Import and Cleaning Data

After importing the data, I began ‘tidying’ it. The dimensions of the data set are 1016 x 16. Then, I started to filter to get only the columns we care about. To do that, I used select to select the columns that I want.

library(tidyverse)
## ── Attaching core tidyverse packages ──────────────────────── tidyverse 2.0.0 ──
## ✔ dplyr     1.1.3     ✔ readr     2.1.4
## ✔ forcats   1.0.0     ✔ stringr   1.5.0
## ✔ ggplot2   3.4.3     ✔ tibble    3.2.1
## ✔ lubridate 1.9.3     ✔ tidyr     1.3.0
## ✔ purrr     1.0.2     
## ── Conflicts ────────────────────────────────────────── tidyverse_conflicts() ──
## ✖ dplyr::filter() masks stats::filter()
## ✖ dplyr::lag()    masks stats::lag()
## ℹ Use the conflicted package (<http://conflicted.r-lib.org/>) to force all conflicts to become errors
library(dplyr)
library(ggplot2)
library(readr)
library(stringr)

nys_miscond=read.csv(url("https://raw.githubusercontent.com/sleepysloth12/607proj2_NYS_Prison_Misconduct/main/20_22_nys_co_misc.csv"))

#dim(nys_miscond)

#names(nys_miscond)

semi_clean = nys_miscond %>%
  select(c('TITLE','FACILITY','MISCONDUCT','PENALTY','REASON'))
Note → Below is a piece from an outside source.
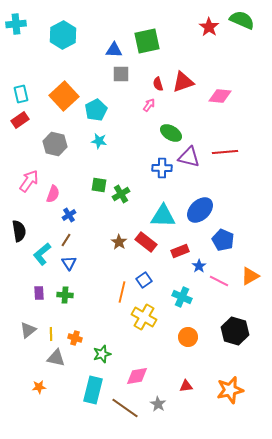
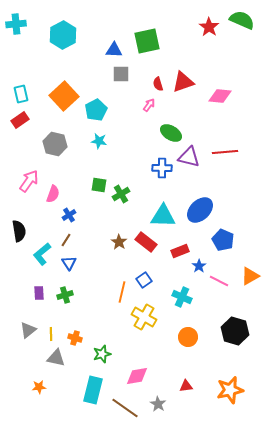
green cross at (65, 295): rotated 21 degrees counterclockwise
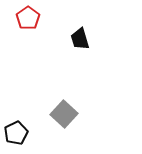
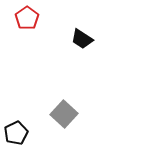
red pentagon: moved 1 px left
black trapezoid: moved 2 px right; rotated 40 degrees counterclockwise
According to the data dictionary, there are 22 misconduct abbreviations. Some individuals have multiple offenses. I will create a new column ‘n_offense’ with the number of offenses each employee has. To do this, I pass my data frame through mutate where I use str_count to count the number of commas (separator) and report that number plus one as the number of offenses. Afterwards, I created one column for each offense to track the first 3 offense types. To do that, first I got all of the misconduct codes using , as a separator. Then, I took the list of codes and got the first 3 offenses per person using sapply. Finally, I removed the misconduct row.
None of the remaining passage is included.